# [HOW TO COMPLETE THIS TASK]
Wherever "Medjugorje" occurs in the entries, copy the line that holds it.

Segment Open

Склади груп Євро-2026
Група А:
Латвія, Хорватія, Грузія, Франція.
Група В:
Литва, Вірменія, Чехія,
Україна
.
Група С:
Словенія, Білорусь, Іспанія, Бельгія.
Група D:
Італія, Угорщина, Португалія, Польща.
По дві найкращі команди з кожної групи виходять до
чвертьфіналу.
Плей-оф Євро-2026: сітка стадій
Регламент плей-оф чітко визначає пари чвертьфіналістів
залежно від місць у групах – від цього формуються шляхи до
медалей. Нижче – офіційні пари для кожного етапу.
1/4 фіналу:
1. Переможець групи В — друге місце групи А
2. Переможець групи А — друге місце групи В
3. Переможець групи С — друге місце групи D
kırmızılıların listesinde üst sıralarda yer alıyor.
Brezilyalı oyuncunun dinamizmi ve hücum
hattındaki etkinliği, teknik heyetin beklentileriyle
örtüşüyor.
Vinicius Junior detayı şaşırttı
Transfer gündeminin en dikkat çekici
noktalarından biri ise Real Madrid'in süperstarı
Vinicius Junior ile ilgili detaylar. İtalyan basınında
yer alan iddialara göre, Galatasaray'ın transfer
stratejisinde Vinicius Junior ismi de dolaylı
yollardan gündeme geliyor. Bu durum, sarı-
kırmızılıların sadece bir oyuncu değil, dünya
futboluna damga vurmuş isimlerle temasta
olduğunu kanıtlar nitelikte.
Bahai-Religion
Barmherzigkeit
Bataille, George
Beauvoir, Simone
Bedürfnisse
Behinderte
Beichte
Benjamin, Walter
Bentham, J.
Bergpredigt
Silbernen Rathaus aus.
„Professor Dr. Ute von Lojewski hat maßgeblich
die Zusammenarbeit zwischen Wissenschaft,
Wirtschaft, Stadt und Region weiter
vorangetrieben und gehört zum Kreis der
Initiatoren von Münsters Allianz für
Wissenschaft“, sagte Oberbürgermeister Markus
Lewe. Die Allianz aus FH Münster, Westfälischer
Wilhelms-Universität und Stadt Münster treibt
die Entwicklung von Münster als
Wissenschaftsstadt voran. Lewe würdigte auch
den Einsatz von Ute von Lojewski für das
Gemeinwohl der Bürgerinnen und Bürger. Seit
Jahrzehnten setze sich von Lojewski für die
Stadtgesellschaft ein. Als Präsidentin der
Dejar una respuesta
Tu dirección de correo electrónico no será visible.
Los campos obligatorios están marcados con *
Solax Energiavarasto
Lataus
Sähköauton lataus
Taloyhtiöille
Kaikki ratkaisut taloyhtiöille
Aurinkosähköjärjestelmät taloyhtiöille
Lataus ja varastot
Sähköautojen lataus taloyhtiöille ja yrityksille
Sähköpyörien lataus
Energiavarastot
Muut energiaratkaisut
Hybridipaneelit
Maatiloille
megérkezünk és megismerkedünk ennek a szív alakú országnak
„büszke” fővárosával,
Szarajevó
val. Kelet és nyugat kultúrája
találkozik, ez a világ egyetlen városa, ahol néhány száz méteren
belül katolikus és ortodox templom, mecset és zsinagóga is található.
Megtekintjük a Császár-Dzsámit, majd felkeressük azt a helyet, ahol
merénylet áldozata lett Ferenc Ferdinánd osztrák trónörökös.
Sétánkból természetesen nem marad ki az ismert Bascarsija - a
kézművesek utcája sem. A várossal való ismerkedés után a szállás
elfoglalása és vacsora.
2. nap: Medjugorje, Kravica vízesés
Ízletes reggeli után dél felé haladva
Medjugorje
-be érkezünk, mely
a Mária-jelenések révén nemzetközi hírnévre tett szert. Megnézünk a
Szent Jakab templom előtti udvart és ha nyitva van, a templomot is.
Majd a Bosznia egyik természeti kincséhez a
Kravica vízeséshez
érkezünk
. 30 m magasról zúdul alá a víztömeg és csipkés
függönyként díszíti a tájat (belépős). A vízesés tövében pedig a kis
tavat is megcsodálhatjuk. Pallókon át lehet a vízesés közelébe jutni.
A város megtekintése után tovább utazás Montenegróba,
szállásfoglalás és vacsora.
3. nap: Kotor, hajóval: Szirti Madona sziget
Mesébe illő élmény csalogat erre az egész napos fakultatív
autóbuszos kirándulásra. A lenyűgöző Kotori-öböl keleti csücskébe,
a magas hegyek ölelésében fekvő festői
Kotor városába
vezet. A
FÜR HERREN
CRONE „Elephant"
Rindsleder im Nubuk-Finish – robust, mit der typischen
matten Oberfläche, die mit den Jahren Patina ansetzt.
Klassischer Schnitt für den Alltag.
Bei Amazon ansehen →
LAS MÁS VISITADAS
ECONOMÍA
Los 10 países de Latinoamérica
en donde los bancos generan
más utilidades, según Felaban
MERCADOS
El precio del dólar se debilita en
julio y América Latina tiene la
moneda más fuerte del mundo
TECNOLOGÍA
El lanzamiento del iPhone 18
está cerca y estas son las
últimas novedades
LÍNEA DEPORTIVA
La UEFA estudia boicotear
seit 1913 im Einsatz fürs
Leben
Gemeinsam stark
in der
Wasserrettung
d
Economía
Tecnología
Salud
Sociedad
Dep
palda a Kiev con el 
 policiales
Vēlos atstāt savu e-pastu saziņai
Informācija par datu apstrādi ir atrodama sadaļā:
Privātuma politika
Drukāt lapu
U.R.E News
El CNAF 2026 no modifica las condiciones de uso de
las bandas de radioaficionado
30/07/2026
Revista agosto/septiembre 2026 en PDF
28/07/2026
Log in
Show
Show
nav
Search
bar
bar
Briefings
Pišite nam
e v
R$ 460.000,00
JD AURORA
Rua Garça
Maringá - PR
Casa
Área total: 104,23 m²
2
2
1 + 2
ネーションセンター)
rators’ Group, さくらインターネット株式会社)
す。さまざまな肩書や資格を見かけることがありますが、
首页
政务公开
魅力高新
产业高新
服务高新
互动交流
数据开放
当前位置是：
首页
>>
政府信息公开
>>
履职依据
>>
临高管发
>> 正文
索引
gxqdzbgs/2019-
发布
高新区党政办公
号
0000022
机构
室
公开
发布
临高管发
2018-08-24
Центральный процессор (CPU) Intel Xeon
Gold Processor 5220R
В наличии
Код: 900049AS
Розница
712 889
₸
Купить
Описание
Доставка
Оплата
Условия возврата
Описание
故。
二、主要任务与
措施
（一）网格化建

Segment Closed

# [COMPLETED TASK]
2. nap: Medjugorje, Kravica vízesés
Medjugorje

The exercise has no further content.